Jubileusz Skorupskiego okraszony zwycięstwem (fot. Reuters)
Sobotni starcie miało szczególny smak dla Łukasza Skorupskiego, który przeciwko SPAL rozegrał swoje 60. spotkanie z rzędu w rozgrywkach ligi włoskiej. Polski bramkarz jest pewniakiem do gry w Bolonii i nie inaczej było podczas meczu 21. kolejki, który dla obu zespołów było bardzo ważne.
Bologna ma wciąż stosunkowo niedużą stratę do szóstego obecnie Milanu i dlatego cały czas należy ją zaliczać do grona drużyn liczących się w wyścigu o awans do europejskich pucharów. Jeśli zaś chodzi o SPAL, to po niespodziewanym zwycięstwie nad Atalantą Bergamo, zespół Arkadiusza Recy i Thiago Cionka chciał udowodnić, że nie było to dziełem przypadku i stać go na pokonanie następnego rywala i wydostanie się ze strefy spadkowej.

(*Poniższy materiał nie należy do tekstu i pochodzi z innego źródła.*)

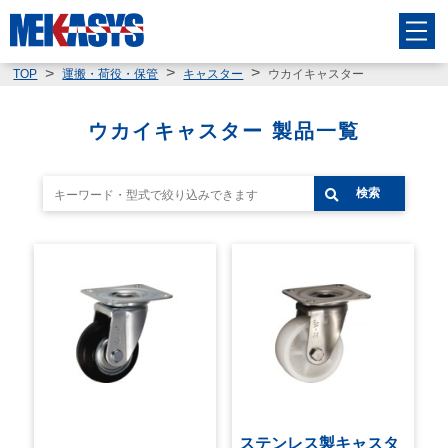
ウカイキャスター
TOP
運搬・荷役・保管
キャスター
ウカイキャスター 製品一覧
検索
ステンレス製キャスタ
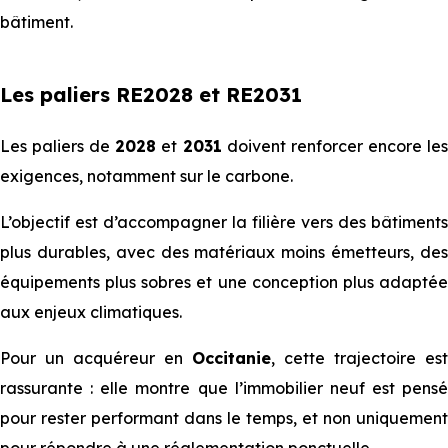
bâtiment.
Les paliers RE2028 et RE2031
Les paliers de
2028
et
2031
doivent renforcer encore le
exigences, notamment sur le carbone.
L’objectif est d’accompagner la filière vers des bâtiments
plus durables, avec des matériaux moins émetteurs, des
équipements plus sobres et une conception plus adaptée
aux enjeux climatiques.
Pour un acquéreur en
Occitanie
, cette trajectoire est
rassurante : elle montre que l’immobilier neuf est pensé
pour rester performant dans le temps, et non uniquement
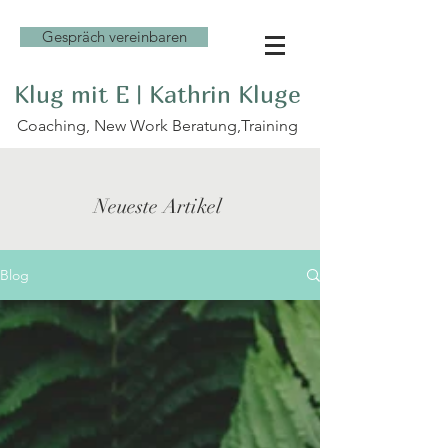
Gespräch vereinbaren
Klug mit E | Kathrin Kluge
Coaching, New Work Beratung,Training
Neueste Artikel
Blog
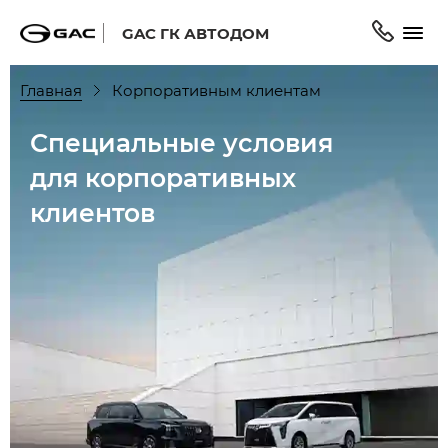
GAC ГК АВТОДОМ
Главная
Корпоративным клиентам
Специальные условия
для корпоративных
клиентов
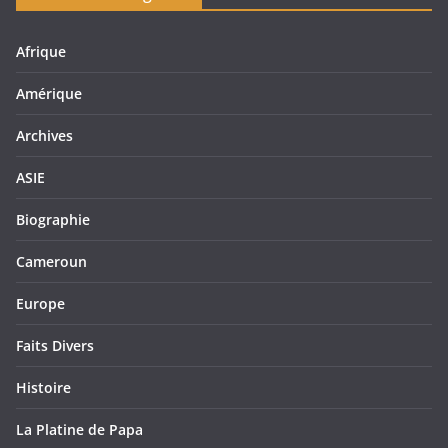
Afrique
Amérique
Archives
ASIE
Biographie
Cameroun
Europe
Faits Divers
Histoire
La Platine de Papa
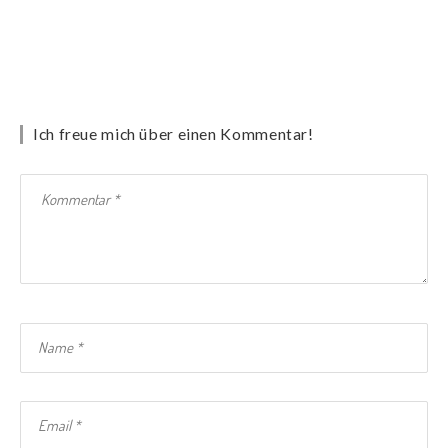
Ich freue mich über einen Kommentar!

Miejscowi kibice szczególnie mocno liczyli na dobry występ Recy, który przeciwko Atalancie zagrał bardzo dobrze i okrasił swój występ swoją pierwszą asystą na boiskach Serie A.
Kibice na stadionie w Ferrarze nie mogli się uskarżać na nudę, ponieważ mecz od początku toczył się w niezłym tempie. Zanim minęło pół godziny do akcji już musiał wkroczyć system weryfikacji wideo. W polu karnym gości powalony został Andrea Petagna, a sędzia po upewnieniu się, że był faul, wskazał na „wapno”. Do piłki ustawionej na jedenastym metrze podszedł sam poszkodowany, który pewnym strzałem pokonał Skorupskiego.
Radość gospodarzy nie trwała jednak zbyt długo, ponieważ kilkadziesiąt sekund później ponownie mieliśmy remis. Niefortunnie przed własną bramką interweniował Francesco Vicari, który po trąceniu piłki pokonał swojego bramkarza.
W drugiej połowie goście podkręcili tempo, czego pokłosiem były dwa kolejne trafienia. Tym razem gole zdobywali już piłkarze Bolonii, a konkretnie Musa Barrow i Andrea Poli, którzy w odstępie czterech minut pozbawili rywali ochoty na dalszą grę.
Wynik zmianie już ostatecznie nie uległ i trzy punkty powędrowały na konto gości. Dzięki temu Bologna awansował na dziesiąte miejsce w tabeli ligi włoskiej, a jej strata do wspomnianego wcześniej Milanu wynosi obecnie cztery „oczka”.